The Koreans, with their history of colonialism, have been described as “the Irish of Asia” – not entirely complimentarily, he points out. “It means we’re rowdy, drink too much, a bit dirty in our habits, cry at the drop of a hat, and so on. But we do get along with them.”

Bringing Kim to the English-speaking world is part of an enormous labour of love that has made Fr O’Rourke a local celebrity. Over the years, he has translated about 2,000 poems, as well as stories and other literature, a task requiring a working knowledge of thousands of Chinese characters.
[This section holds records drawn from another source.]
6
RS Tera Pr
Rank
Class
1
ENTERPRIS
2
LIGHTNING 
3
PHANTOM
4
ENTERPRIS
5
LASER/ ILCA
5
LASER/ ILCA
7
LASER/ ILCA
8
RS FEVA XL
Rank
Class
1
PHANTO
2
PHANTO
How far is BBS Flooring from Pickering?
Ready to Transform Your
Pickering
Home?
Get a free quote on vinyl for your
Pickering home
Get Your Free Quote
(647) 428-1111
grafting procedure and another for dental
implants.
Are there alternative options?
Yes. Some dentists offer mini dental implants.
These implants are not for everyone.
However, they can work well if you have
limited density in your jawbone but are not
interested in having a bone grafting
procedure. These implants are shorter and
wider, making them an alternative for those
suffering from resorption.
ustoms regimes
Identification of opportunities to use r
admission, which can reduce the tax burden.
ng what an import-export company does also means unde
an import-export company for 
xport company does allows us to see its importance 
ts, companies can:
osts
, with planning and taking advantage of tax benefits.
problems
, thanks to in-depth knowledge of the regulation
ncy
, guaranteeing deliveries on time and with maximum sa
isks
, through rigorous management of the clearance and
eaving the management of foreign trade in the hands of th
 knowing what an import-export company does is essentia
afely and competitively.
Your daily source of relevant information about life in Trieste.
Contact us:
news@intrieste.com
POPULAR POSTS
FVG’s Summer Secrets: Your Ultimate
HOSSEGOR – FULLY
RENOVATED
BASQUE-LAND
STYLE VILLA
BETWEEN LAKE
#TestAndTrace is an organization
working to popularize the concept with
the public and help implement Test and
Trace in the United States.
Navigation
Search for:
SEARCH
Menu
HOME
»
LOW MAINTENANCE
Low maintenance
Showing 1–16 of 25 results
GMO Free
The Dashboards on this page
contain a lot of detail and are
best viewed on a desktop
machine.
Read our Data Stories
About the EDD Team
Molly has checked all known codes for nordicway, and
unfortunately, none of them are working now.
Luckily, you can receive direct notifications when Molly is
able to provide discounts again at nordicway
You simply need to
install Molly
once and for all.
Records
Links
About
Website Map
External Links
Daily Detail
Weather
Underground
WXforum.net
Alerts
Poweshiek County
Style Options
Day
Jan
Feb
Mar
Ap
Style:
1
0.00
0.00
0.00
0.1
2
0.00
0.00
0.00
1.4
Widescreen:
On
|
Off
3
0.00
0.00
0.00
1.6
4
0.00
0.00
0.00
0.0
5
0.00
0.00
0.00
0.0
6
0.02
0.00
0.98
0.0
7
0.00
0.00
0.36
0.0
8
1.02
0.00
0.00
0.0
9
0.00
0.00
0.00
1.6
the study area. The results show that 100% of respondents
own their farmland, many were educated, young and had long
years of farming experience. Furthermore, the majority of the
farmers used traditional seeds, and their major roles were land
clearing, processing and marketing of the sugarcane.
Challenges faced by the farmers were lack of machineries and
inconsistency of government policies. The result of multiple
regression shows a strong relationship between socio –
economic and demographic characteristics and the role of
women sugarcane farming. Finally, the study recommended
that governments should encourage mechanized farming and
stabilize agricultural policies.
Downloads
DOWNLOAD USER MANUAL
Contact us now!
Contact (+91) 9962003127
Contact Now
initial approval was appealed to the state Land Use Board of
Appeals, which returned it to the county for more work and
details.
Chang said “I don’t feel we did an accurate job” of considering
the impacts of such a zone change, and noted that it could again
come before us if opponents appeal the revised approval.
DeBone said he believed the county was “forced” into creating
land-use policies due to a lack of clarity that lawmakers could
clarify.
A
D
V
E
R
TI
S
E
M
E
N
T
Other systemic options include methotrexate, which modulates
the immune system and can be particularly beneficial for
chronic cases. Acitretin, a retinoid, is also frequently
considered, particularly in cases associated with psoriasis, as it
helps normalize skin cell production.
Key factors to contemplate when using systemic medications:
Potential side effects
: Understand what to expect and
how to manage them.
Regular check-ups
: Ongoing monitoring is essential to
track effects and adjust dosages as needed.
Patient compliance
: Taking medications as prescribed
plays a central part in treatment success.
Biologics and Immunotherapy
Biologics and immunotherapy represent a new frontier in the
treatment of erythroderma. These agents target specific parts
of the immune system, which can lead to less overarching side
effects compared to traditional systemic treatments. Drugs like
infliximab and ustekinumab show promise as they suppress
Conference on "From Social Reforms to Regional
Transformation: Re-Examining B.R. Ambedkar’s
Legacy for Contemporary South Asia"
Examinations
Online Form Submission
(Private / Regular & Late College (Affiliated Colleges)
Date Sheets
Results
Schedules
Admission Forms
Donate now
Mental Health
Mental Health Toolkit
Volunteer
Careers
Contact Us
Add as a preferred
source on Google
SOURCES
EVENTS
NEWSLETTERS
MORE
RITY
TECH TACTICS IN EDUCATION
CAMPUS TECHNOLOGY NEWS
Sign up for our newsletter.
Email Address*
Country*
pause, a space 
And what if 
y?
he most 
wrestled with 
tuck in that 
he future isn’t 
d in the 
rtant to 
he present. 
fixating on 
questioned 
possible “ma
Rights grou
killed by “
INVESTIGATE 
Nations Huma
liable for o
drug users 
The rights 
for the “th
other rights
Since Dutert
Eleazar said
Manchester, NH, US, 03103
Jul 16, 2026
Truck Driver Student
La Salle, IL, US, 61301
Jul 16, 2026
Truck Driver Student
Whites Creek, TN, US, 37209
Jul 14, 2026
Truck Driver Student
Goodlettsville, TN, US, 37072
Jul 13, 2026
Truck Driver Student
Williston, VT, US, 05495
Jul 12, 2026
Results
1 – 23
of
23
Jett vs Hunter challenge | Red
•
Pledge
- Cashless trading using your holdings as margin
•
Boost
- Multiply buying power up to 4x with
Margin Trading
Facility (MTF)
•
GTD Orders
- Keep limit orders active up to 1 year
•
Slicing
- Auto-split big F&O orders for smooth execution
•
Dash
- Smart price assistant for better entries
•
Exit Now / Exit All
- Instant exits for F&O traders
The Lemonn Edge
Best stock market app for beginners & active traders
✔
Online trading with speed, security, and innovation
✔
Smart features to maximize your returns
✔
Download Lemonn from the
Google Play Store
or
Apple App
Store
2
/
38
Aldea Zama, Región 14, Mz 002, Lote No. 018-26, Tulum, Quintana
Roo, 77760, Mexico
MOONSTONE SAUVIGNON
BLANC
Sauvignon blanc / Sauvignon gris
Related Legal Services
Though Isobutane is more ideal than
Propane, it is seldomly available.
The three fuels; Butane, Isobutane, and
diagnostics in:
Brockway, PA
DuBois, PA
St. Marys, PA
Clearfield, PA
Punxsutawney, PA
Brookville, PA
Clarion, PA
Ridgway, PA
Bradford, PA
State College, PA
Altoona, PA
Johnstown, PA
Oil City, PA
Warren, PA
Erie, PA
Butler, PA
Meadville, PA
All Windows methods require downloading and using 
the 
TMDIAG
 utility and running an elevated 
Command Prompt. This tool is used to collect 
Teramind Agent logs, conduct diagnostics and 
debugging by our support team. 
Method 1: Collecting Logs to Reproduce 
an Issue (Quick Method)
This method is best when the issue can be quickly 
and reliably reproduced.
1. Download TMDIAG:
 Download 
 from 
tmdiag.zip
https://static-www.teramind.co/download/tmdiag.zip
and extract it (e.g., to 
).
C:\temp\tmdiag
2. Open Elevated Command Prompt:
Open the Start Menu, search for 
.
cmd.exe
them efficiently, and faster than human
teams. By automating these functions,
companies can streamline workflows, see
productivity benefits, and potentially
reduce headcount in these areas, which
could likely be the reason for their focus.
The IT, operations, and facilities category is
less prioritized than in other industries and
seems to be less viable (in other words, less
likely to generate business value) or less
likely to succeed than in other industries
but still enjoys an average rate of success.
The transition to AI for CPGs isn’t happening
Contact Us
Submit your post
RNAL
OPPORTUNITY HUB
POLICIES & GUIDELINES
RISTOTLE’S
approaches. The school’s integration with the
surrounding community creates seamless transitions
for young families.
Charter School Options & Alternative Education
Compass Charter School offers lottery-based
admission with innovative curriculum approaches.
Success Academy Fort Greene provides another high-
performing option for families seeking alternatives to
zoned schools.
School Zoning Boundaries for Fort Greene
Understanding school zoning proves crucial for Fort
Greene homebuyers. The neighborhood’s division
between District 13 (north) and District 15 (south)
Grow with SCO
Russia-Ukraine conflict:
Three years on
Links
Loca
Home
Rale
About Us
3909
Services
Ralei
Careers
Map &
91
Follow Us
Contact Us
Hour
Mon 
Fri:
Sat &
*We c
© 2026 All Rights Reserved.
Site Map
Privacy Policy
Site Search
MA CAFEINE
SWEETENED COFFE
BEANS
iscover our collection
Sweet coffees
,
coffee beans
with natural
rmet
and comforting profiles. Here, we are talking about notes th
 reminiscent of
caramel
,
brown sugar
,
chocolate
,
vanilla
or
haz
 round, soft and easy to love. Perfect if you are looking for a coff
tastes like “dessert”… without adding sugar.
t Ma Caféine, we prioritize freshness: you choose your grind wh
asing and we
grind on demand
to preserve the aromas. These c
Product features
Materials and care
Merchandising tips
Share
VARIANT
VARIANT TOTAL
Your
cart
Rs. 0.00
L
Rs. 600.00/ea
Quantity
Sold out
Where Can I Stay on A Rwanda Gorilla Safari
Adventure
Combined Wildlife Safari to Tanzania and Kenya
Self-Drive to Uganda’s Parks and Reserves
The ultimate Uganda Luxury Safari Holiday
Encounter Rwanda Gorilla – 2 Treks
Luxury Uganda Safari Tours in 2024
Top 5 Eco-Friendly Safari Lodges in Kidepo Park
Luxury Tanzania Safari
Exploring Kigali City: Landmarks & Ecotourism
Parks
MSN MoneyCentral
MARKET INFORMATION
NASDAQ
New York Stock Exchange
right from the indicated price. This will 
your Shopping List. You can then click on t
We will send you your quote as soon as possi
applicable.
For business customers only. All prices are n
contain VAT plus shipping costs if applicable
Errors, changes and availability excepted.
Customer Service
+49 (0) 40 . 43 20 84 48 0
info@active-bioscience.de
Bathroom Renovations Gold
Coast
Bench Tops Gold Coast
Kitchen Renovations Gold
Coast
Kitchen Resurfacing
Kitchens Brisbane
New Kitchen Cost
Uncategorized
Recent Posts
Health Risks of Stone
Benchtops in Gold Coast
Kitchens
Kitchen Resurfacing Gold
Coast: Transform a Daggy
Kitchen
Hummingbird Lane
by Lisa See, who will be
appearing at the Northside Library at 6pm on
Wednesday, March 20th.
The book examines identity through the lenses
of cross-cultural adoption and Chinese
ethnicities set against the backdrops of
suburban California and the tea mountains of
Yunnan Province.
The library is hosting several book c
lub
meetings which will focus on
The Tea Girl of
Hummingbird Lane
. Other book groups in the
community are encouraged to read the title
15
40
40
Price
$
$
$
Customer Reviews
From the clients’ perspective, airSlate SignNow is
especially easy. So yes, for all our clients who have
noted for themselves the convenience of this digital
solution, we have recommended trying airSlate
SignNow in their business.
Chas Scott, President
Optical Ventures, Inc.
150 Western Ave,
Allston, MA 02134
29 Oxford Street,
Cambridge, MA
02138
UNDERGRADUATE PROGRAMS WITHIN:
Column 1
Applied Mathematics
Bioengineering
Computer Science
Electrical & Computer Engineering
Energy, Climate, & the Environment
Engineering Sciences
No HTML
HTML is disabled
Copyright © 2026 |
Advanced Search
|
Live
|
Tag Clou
Much of it has been published, but he is still grappling with his idea for an anthology of the collected poems, divided into two volumes, classical and post-1910.

“Korean poetry doesn’t sell, for some reason,” he says. “East Asian literature is occupied by Japanese and Chinese.”

He is also trying to finish a book that is a miscellany of his story, his own poems and lessons on “how to survive in an alien culture like Korea for 45 years”.

Every year, he makes the journey from the Missionary Society of St Columban in Seongbuk, northern Seoul, to Cavan, for the visitation of the local graves, and Rosslare, where he stays in his brother’s holiday home. The dictionaries stay on his desk in Seoul. “It’s difficult in Rosslare. The golf club is five minutes up the road and the sea is close by.”